Protein is an important part of everyone’s diet. Whether you’re eating a plant-based diet or enjoy animal products too, we all need to get enough protein from our diets to live a healthy life
While we all know the importance of protein especially when building muscle, it’s tricky to figure out how much protein we should actually be eating and how eating too much or too little protein impacts our health. We spoke to Angela Leach, the Head Dietician for FUTURELIFE® about getting the right amount of protein and how to tell if we’ve got our balance wrong.
Can you ever have too much protein?
Too much of a good thing can be sickening.
Understanding the importance of protein as part of a healthy diet means understanding the role of protein as part of a balanced diet. A balanced diet has its limits because while all food groups have a part to play in a healthy lifestyle, portion control is vital.
Angela leach says eating too much protein can be detrimental to your health. Just like other nutrients, you can consume too much protein and this has been associated with some negative health effects. These health effects may also be due to the source of protein consumed, especially as much animal-derived protein can be high in saturated fat,” she says.
Angela explains that foods that contain proteins also contain kilojoules and eating too much protein often means you are generally eating too much which may affect your weight.
‘Too much’ also depends on who you are
The RDA (recommended daily allowance) on most food items is a generalised guideline, an actual daily allowance differs from one person to another, and Angela says several factors influence how much of a specific food group you should eat, including protein.
“Protein requirements for any individual are dependent on many factors, including gender, age, current weight, activity level, muscle mass, physique goals and current state of health. As a general guide, the World Health Organization recommends at 0.8g of protein/kg/day or 15-20% of your total energy intake for healthy adults, however, these requirements can be increased in active individuals or various disease states,” says Angela.

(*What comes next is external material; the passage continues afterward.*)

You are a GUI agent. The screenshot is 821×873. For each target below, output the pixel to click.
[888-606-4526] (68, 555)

Cutting down on protein shouldn’t be a weight-loss strategy
Eating too much protein could contribute to healthy weight loss simply because it means reducing a high kilojoule intake, however, a protein deficiency could work against your weight loss goals.

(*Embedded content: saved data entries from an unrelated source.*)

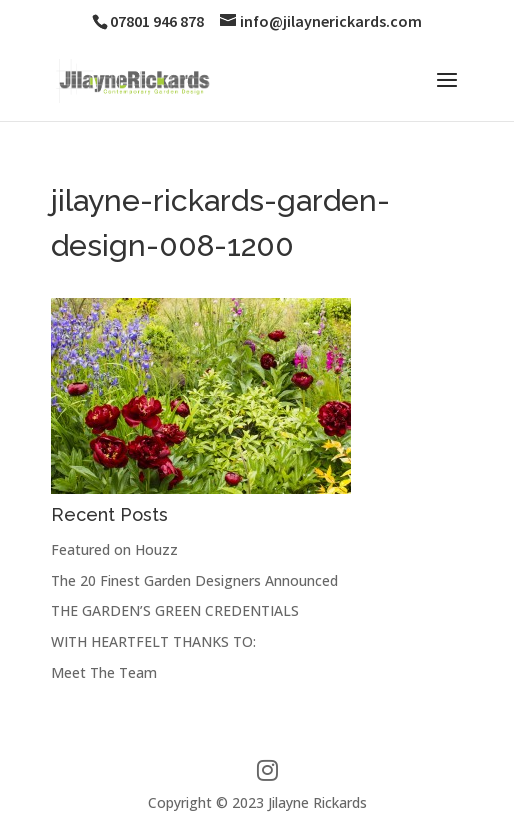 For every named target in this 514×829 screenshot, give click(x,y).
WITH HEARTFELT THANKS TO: (153, 641)
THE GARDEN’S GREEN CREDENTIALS (175, 610)
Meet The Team (104, 672)
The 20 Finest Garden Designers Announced (194, 580)
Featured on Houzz (114, 549)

Angela says there are four main ways that protein contributes to healthy weight loss:
- Studies have shown that eating breakfast assists with long-term weight control, even more so if the breakfast included a protein as this helped individuals to reduce their calorie intake later in the day.
- Protein increases levels of satiety. Satiety is the feeling of fullness and the suppression of hunger for a period after a meal is ingested. Feelings of satiety can influence how much and how soon we eat next. Several signals in the body begin when food or drinks are consumed. These are regulated by the hypothalamus area in your brain. Hormones are signalled to your brain in response to feeding. A higher-protein intake increases levels of satiety by releasing hormones namely GLP-1, peptide YY and cholecystokinin which are appetite-suppressing hormones and reduce levels of our hunger hormone, ghrelin Individuals then consume fewer calories as they feel less hungry.
- The thermic effect of protein (the amount of energy needed to absorb and digest food) is higher than carbohydrates and fats. This means that protein uses more energy (calories) for absorption, digestion and storage. This has shown to assist in weight management.
- Protein helps to lower the GI of foods consumed. Lower GI foods help to keep us fuller for longer and give us slow, sustained energy.